The number Microsoft led with was 35 billion. It’s not wrong. It’s incomplete.
Following Microsoft’s Build 2026 announcement on June 2, technical documentation from Microsoft AI clarifies the full picture: MAI-Thinking-1 is a sparse Mixture of Experts model with approximately 1 trillion total parameters, of which 35 billion are active at inference time. A companion model, MAI-Code-1-Flash, carries 5 billion active parameters and is built directly into GitHub Copilot and VS Code.
The MoE distinction matters immediately if you’re evaluating whether to use this model. Sparse MoE architectures activate only a fraction of total parameters per forward pass, that’s where the 35B active figure comes from. The performance ceiling can approach that of a much larger dense model. The inference cost is closer to the active count, not the total. But the total parameter count shapes memory requirements, serving infrastructure, and whether the model fits your deployment environment. Community reports suggest approximately 16.5GB VRAM at 4K context; Microsoft hasn’t published official inference requirements. That’s the number to confirm before you commit.
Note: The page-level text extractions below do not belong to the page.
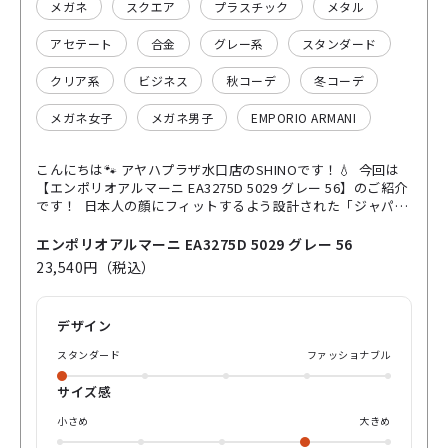
メガネ
スクエア
プラスチック
メタル
アセテート
合金
グレー系
スタンダード
クリア系
ビジネス
秋コーデ
冬コーデ
メガネ女子
メガネ男子
EMPORIO ARMANI
こんにちは🐾 アヤハプラザ水口店のSHINOです！💧 今回は
【エンポリオアルマーニ EA3275D 5029 グレー 56】のご紹介
です！ 日本人の顔にフィットするよう設計された「ジャパン
コレクション」、美しいフォルムと機能性を両立したフレー
ム！ 調整しやすいグースネックタイプのノーズパッドを採用
エンポリオアルマーニ EA3275D 5029 グレー 56
し、鼻の高さや幅に合わせて微調整ができるのでまつ毛が当
23,540円（税込）
たりにくく、ズレにくいといったより快適なかけ心地を実現
してくれます✨ フロントには軽量で質感の良いアセテートの
フロントと細身のメタルのテンプルを合わせたコンビネーシ
デザイン
ョンで日常に溶け込みやすいデザインとなっています！ 特に
注目ポイントとしてはこの艶のある透き通ったシャイニート
スタンダード
ファッショナブル
ランスパレントグレーモデルの黒縁ほど印象が強くならず、
顔馴染みが非常に良く、マットシルバーのメタルの組み合わ
サイズ感
せがスタイリッシュで清潔感のある雰囲気を出してくれま
す！🩶 形としては直線的ですっきりとしたスクエア形状は、
小さめ
大きめ
顔を引き締め、シャープでカッコいい印象を演出します！ま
On benchmarks: Microsoft’s technical report states MAI-Thinking-1 achieves 52.8% on SWE-Bench Pro. The company also reports the model outperforms Claude 3.5 Sonnet in internal blind evaluations and matches Claude Opus on SWE-Bench Pro. These are self-reported figures from Microsoft’s own evaluation, Epoch AI has not yet published an independent assessment. Until that evaluation lands, treat the comparisons to Anthropic’s models as vendor claims, not established rankings.
Disputed Claim
Microsoft states the model was trained entirely from scratch on commercially licensed data, with no distillation from third-party frontier models. The company highlights this as clean commercial IP, a relevant signal for enterprise procurement teams with legal exposure to model supply chain questions. It’s a vendor-stated claim with no independent verification yet, but it’s the kind of claim that would carry significant legal consequences if false.
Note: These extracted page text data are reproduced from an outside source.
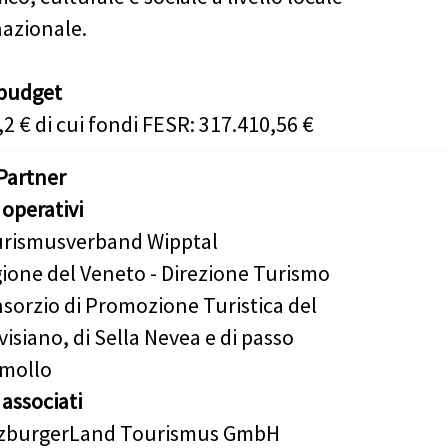
nazionale.
tbudget
2 € di cui fondi FESR: 317.410,56 €
Partner
 operativi
rismusverband Wipptal
ione del Veneto - Direzione Turismo
sorzio di Promozione Turistica del
visiano, di Sella Nevea e di passo
mollo
 associati
zburgerLand Tourismus GmbH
MAI-Code-1-Flash integrates natively into GitHub Copilot and VS Code as a lightweight agentic model. Microsoft’s description positions it as purpose-built for engineering workflows, not a general-purpose model that happens to code.
The part nobody mentions in the announcement materials: MAI-Thinking-1 is currently available only to select early access partners via Microsoft Foundry. Pricing hasn’t been disclosed. For most enterprise teams, this isn’t a deployment decision yet, it’s an evaluation decision. The question is whether to get into the early access queue.
Unanswered Questions
- What are the official VRAM and inference infrastructure requirements for MAI-Thinking-1?
- When will Epoch AI publish an independent evaluation?
- What pricing model will Microsoft use for MAI-Thinking-1 API access via Foundry?
What to watch
Epoch AI’s independent benchmark evaluation is the pivotal data point. When that publishes, the SWE-Bench Pro comparisons to Claude Opus become verifiable. Until then, the 52.8% figure is the only number you can anchor to, and it comes from the vendor.
TJS synthesis: Don’t migrate GitHub Copilot configurations based on the announcement benchmarks alone. The MoE architecture is genuinely interesting, active parameter efficiency at near-dense-model performance is the right engineering direction. But vendor-only benchmark comparisons against a named competitor are the least reliable number in any launch package. Wait for independent evaluation before adjusting your Copilot stack. If you’re in early access, prioritize running your own SWE-Bench evaluation on your actual codebase. That’s the benchmark that matters.